地方転勤により家族と離れ離れになってしまったり、長距離通勤となってしまう、異動先で新しい業務や文化に馴染めない、希望する業務が出来なくなってしまう、残業が多くなってしまうなど、転勤や異動による変化は遅かれ早かれやってくる可能性が高いです。会社員は転勤や異動を拒むことができません

早死にしてしまうリスク

なんとなく平均寿命まで生きられるものと思っていたり、ひょっとして100歳くらいまで生きるかもという思いから、ひたすら老後資金の蓄財や出世競争に励んでいた方が、若くして病気や事故により亡くなってしまうことがあります。

平成27年度の厚生労働省のデータを見ると、40歳から69歳までの間でガンで亡くなる方の数は、5歳年を重ねる毎に倍々で増えることが分かります。

40歳を超えるといつガンを告知されたとしても不思議は無く、早期で見つかれば5年後生存率が高いガンもありますが、それでも再発のリスクがあったりと生活の質は大きく下がってしまいます。

それなりの資産を持っている方がガンを告知された場合、あれほど働かなければよかったと考えてしまうかもしれません。

健康が維持できないリスク

会社勤めですと歯磨き、フロス、うがい薬などで十分な歯のケアを行うことが容易でなく、虫歯や歯槽膿漏で歯を失ったりする可能性が高まるかと思います。

筋繊維量は40歳から年に0.5%ずつ減少すると言われていますが、会社員では筋トレやジョギング等の運動を毎日継続的に行うことがより難しく、減る筋繊維量を筋繊維を太くすることで補うといったことができないかもしれません。

さらに朝食を食べれなかったり、外食が多くなってしまったりと食事面で体をいたわることがより難しいような気もします。

老後資産を失ってしまうリスク

お金というものは生ものであり、数年は価値を保ちますが、数十年も経過するとインフレによりその価値が目減りしていることが多いかと思います。

老後に経済的に裕福な暮らしをしようと蓄財に励んでいても、ハイパーインフレや国家財政破綻に伴う資産税などで資産を大きく減らしてしまう可能性があります。

自分でビジネスを作る能力を身につけていたり、引退するまでにビジネスオーナとなっていれば、こういったリスクにも対応可能かと思いますが、会社で働いているとこのような能力は身につかないかもしれません

本当はもっと稼げるのに稼げないリスク

会社員ではどんなに稼いでもせいぜい数千万と思いますが、独立すれば可能性としては青天井となります。
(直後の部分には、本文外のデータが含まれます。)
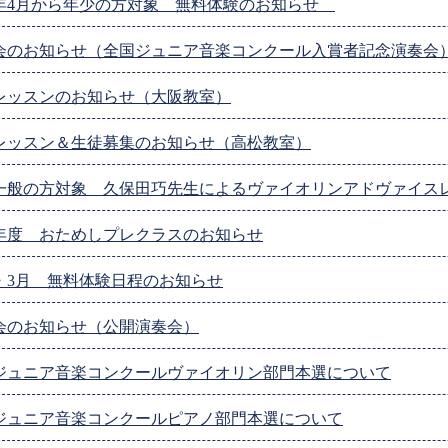
26年4月から年少の方対象 無料体験のお知らせ
会のお知らせ（全国ジュニア音楽コンクール入賞者記念演奏会
レッスンのお知らせ（大阪教室）
レッスン＆生徒募集のお知らせ（高松教室）
一般の方対象 久保田巧先生によるヴァイオリンアドヴァイス
25年度 おためしプレクラスのお知らせ
2・3月 無料体験日程のお知らせ
会のお知らせ（公開演奏会）
ジュニア音楽コンクールヴァイオリン部門本選について
ジュニア音楽コンクールピアノ部門本選について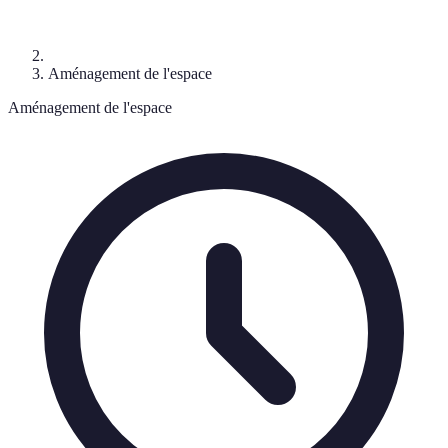
Aménagement de l'espace
Aménagement de l'espace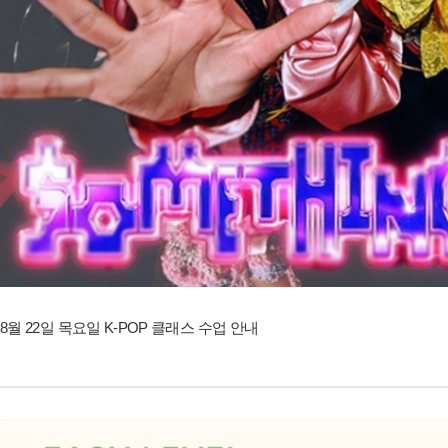
8월 22일 목요일 K-POP 클래스 수업 안내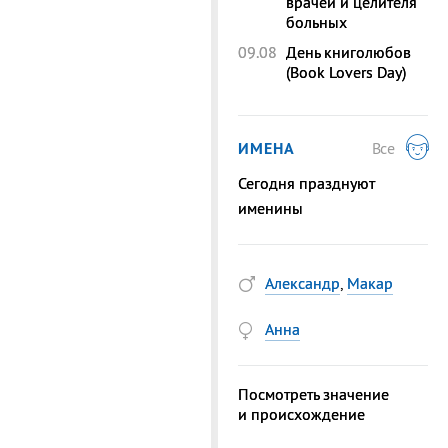
врачей и целителя
больных
09.08
День книголюбов
(Book Lovers Day)
ИМЕНА
Все
Сегодня празднуют
именины
Александр
,
Макар
Анна
Посмотреть значение
и происхождение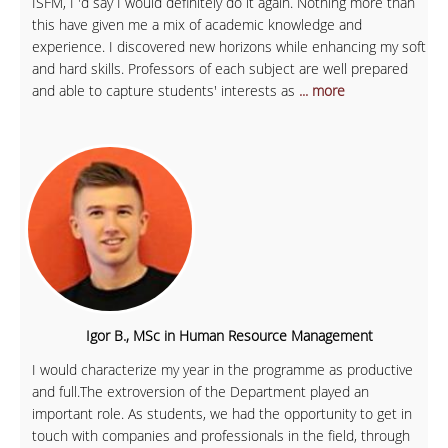
ISFM, I 'd say I would definitely do it again. Nothing more than
this have given me a mix of academic knowledge and
experience. I discovered new horizons while enhancing my soft
and hard skills. Professors of each subject are well prepared
and able to capture students' interests as
... more
Igor B., MSc in Human Resource Management
I would characterize my year in the programme as productive
and full.The extroversion of the Department played an
important role. As students, we had the opportunity to get in
touch with companies and professionals in the field, through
会社では、かなり鋭い洞察力やアンテナを持っている方の中にも、今の給料が維持できれば十分などと、自分の収入の限界を勝手に決めてしまっている場合があります。

独立していれば自分の好きなことで年商数億のビジネスを作れたであろう方が、会社で働き続けたために十分に活躍できないまま引退しているケースもあるかと思います。

辞めるリスクは少ない

上記で挙げた辞めないリスクに対して、辞めるリスクにはどのようなものがあるでしょうか?多くの方では安定収入を失い、経済的なプレッシャーがかかる可能性があるということ以外にはリスク要因はないのではないかと思います。

極端な話、宝くじで10億円を当てたら辞めるリスクはゼロとなるのではないでしょうか?

会社を辞めたいと思っているのに辞められない方は、これまでに説明させていただいた「辞めないリスク」と「辞めるリスク」を天秤にかけてセミリタイアするかどうかを判断してもらうと良いかもしれません。